Incluso hizo un amago de coger la vieja escopeta de caza. Mala idea. A esas
horas y sin dormir no razonaba con lucidez.
Subió
la persiana con brusquedad, lo cual provocó que bajara casi hasta la mitad otra
vez. Un nuevo pitido se clavó en su mente, acompañado de un “hijodeputa” tan
rápido que sonó como una sola palabra. Luego un “cabróóón” con triple
acentuación. Este provenía de otra boca. Ahora una mujer increpaba con algo más
de educación. “¿Nos hemos dormido, imbécil?”
La
escena que el policía jubilado contempló desde su primer piso se podía resumir
en pocas palabras. De los dos carriles, uno estaba ocupado, justo el que servía
para girar cuando aparecía el color ámbar. Un viejo Renault 12 amarillo, casi
blanco por el paso del tiempo, se había detenido. El conductor estaba medio
inclinado hacia la radio y no le interesaba nada de lo exterior. Parecía buscar
las emisoras muy despacio.
- ¡Desgraciado!
¡Sal de ahí!
Otro
coche giraba en el último momento para cambiar al carril central y sobrepasar
al culpable del atasco. El copiloto lo amenazó con el puño en alto mientras
surgía del cielo un nuevo grito.
-
¡Que
alguien llame a la policía!
Esa
voz era reconocible. La vecina de arriba siempre se había llevado mal con él y
pretendía molestarlo con aquellas palabras. Entró dentro y se fue a por la
ropa. La justa y necesaria para tapar el pijama que no se quitó. Más pitidos le
hicieron arrugar el ceño. Había un desquicio en el ambiente que se había colado
en su propia casa.
Bajó
las escaleras de dos en dos. Seguía en forma, no había duda, pues tardó
poquísimo en alcanzar la calle. Otro claxon con voz aguda e intolerante. Un
camión se había quedado atascado e intentaba subirse a la acera mientras
esquivaba los pivotes de hierro.
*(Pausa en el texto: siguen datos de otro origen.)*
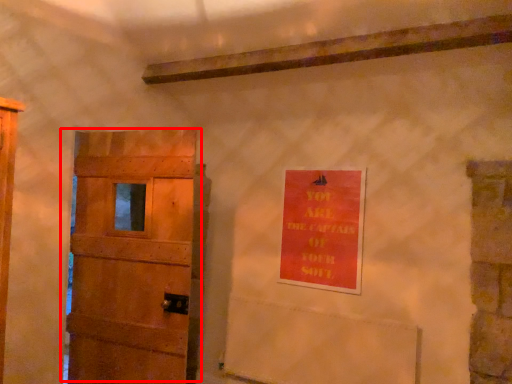 Question: Where is door (annotated by the red box) located in relation to warning sign in the image?

Choices:
 (A) left
 (B) right

Answer: (A) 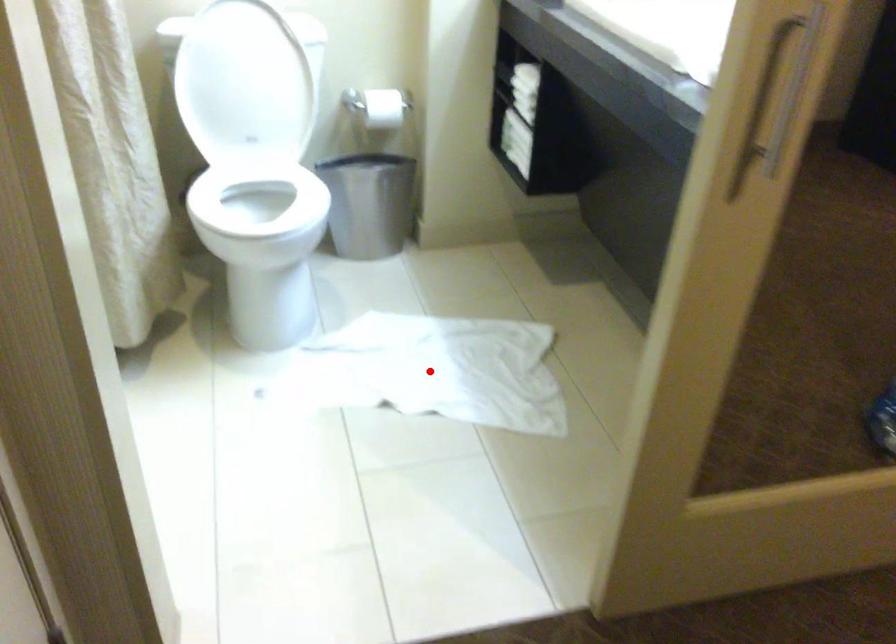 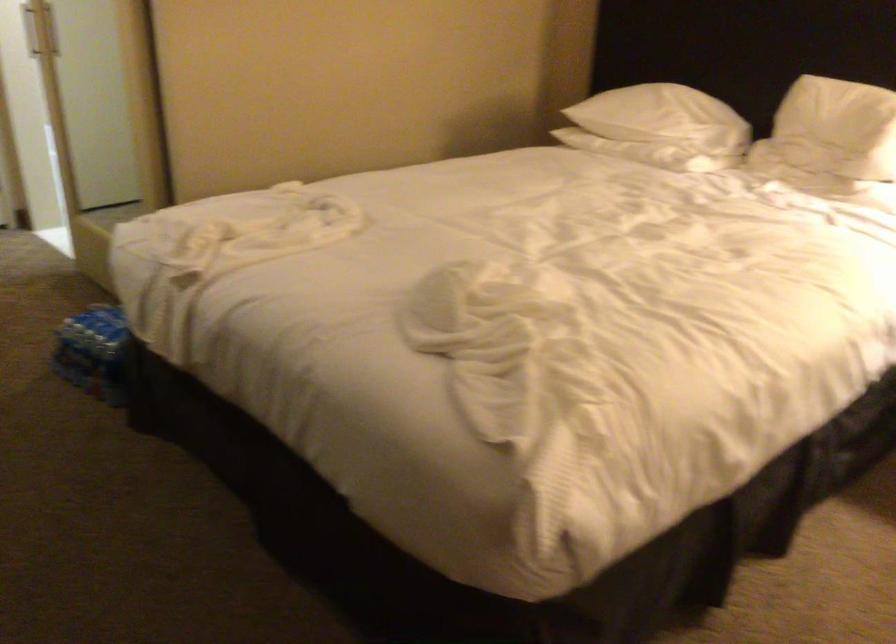 Question: I am providing you with two images of the same scene from different viewpoints. A red point is marked on the first image. At the location where the point appears in image 1, is it still visible in image 2?

Choices:
 (A) Yes
 (B) No

Answer: (B) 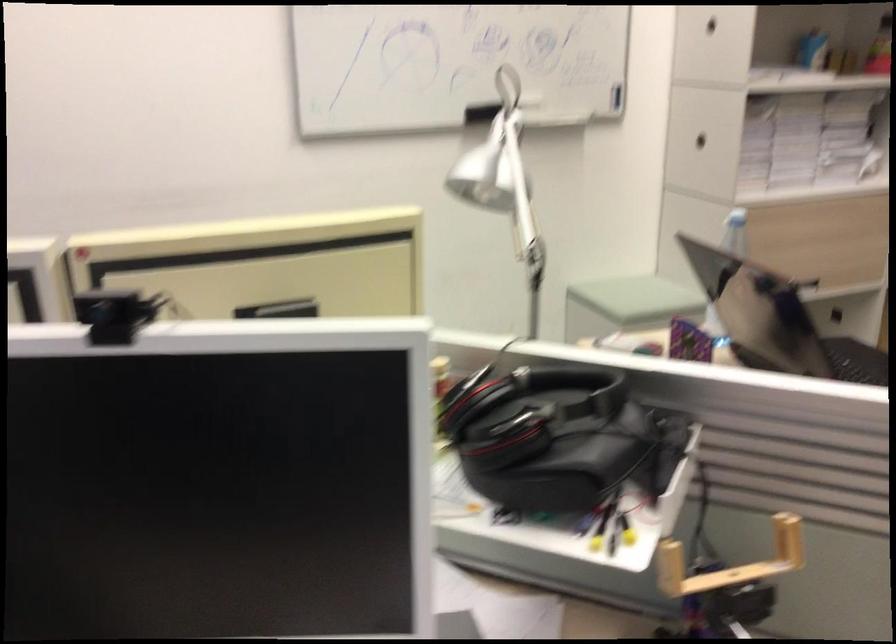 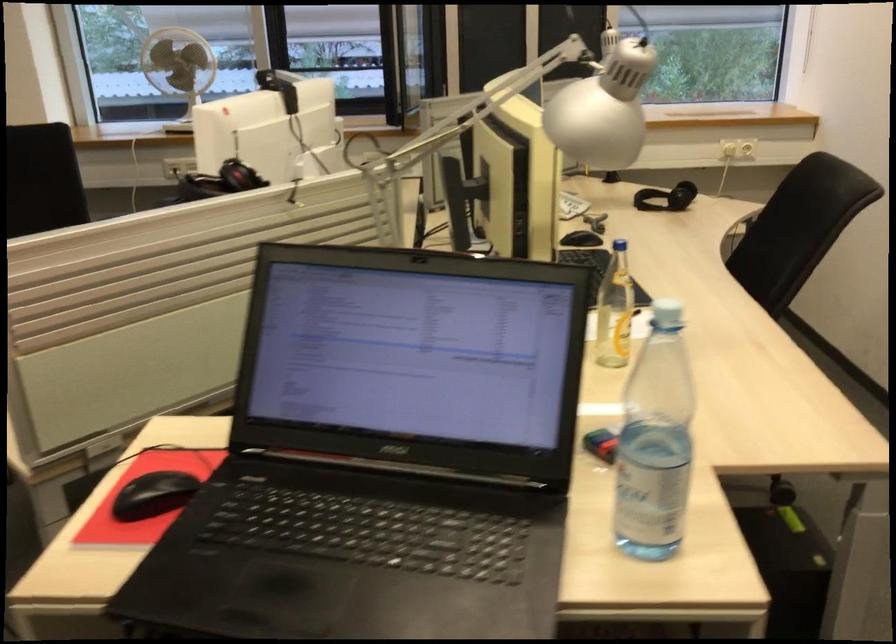 Locate, in the second image, the point that corresponds to (x=380, y=306) in the first image.

(618, 245) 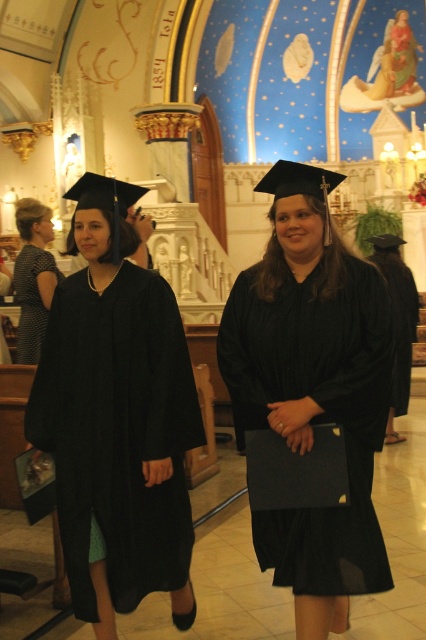 You are a photographer standing at the back of the church during a graduation ceremony. You need to capture a photo of both the matte black gown at center and the matte black dress at left without any obstruction. Based on their positions, can you position yourself so that both are fully visible in the frame?

The matte black gown at center is in front of the matte black dress at left, so positioning yourself to the side where the gown is not blocking the dress would allow both to be visible. Ensure the camera angle captures both subjects without the gown obscuring the dress.

You are standing at the entrance of the church and want to hand a diploma to the person wearing the matte black gown at center. Based on their position in the image, can you determine if they are facing towards you or away from you?

The matte black gown at center is located at point (x=117, y=419), which indicates their position relative to the entrance. Since the person is positioned at the center and holding a diploma folder under their arm, they are likely facing away from the entrance, meaning they are not facing towards you.

You are a photographer standing at the back of the church during a graduation ceremony. You need to take a photo that includes both the matte black graduation gown at center and the matte black dress at left. Based on their sizes, which one should you focus on to ensure both fit in the frame without cropping?

The matte black graduation gown at center is smaller in size compared to the matte black dress at left. To ensure both fit in the frame without cropping, focus on the larger matte black dress at left since it requires more space, allowing the smaller gown to also be included. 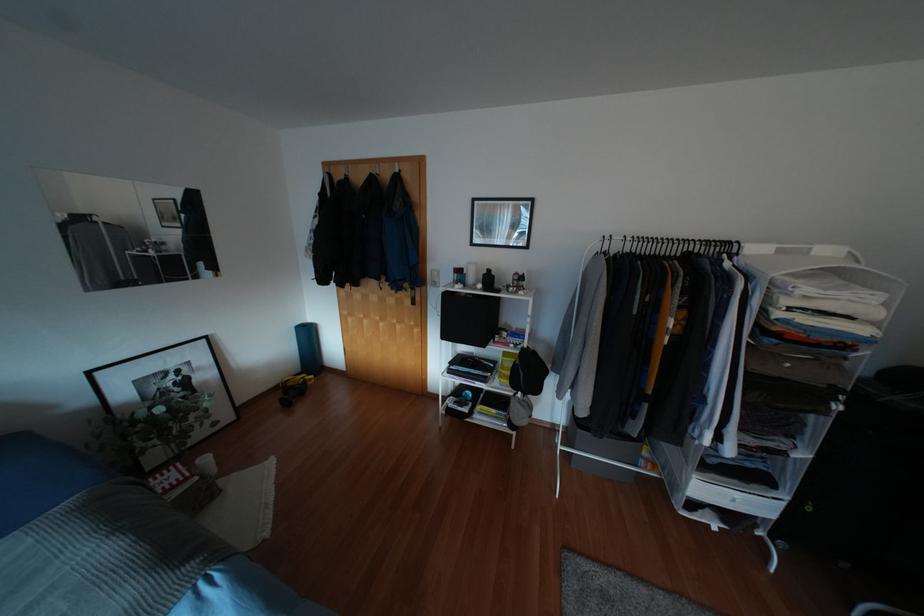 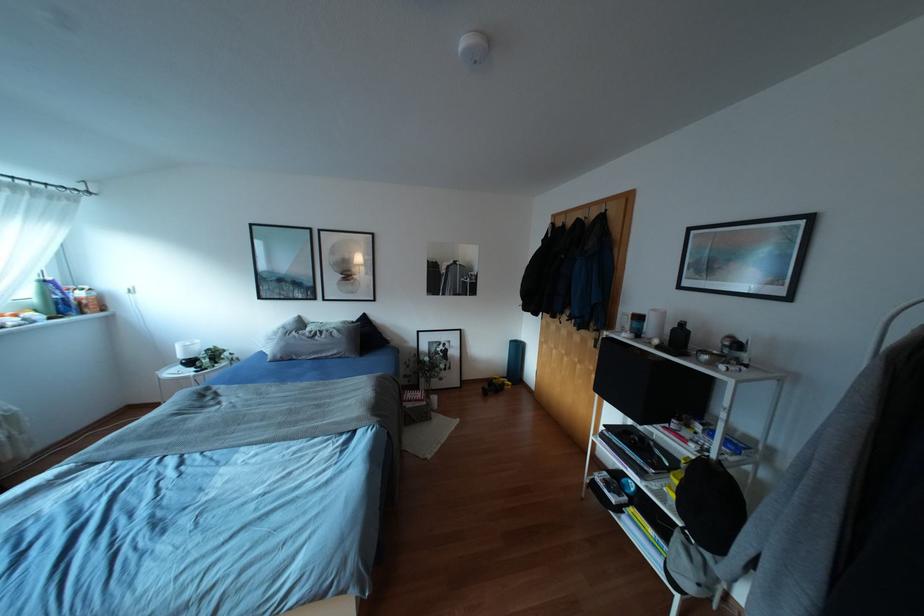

Más palabras malsonantes y con una fuerza
tremenda. Por suerte, el paso no era para peatones y pocos estaban cerca de
allí como para correr peligro.
El
hombre del Renault seguía inmóvil. Menuda sangre fría, pensó el policía. El
problema es que ahora debía esperar a que pasara el camión. Más pitidos
añadidos.
-
¡Desgraciado,
mamón, imbécil, hijo de puta, cabrón!
Todo
eso salía de la boca del camionero. Había movido algo el semáforo con el
parachoques de delante. Frenó y un silbido escapó por entre las ruedas. El
hombre bajó con los puños cerrados. Su furia le encogía los labios y agachaba
sus cejas.
-
¡Alto
ahí! – le gritó con todas sus fuerzas el viejo policía.
No
podía permitir que se cometiera un delito delante de su casa. Corrió hacia él y
lo detuvo justo cuando abría la puerta del Renault amarillo. Detrás había ya
una fila interminable de pitidos insistentes. Nadie podía moverse ya, ni por un
lado, ni por otro. Los pitos de los coches sonaban de forma ininterrumpida.
-
¡Soy
policía! ¡Apártese!
Aunque
no pudo enseñar una placa, estaba tan acostumbrado a ser lo que había anunciado
que el camionero no lo dudó. Este se quitó de en medio para observar con cara
de pocos amigos al hombre inclinado sobre la radio. Le insultaría cuando viera
su cara. Un bocinazo de autobús sonó a lo lejos. El viejo policía abrió la
puerta del Renault amarillo.
-
¿Qué
sucede? ¿No ve la que ha armado? – le preguntó al conductor que continuaba
agachado.
Un
hombre mayor de escaso pelo blanco cayó al suelo al perder el apoyo.
-
Imbécil,
gilipollas, cabrón –añadió el camionero según vio el rostro amarillo del
anciano.
- ¡Dios!
¿No ve que está muerto? Ha fallecido entre insultos –corroboró el viejo
policía.
No hubo
ningún silencio ni ningún respeto. Los estruendos de los pitos y bocinas que
inundaban ya tres o cuatro calles impedían cualquier recogimiento por el difunto.
Aún sonaban insultos entre medias del enorme ruido.
-
Y
digo yo…habrá que quitar el coche para que aparte mi camión. ¿No?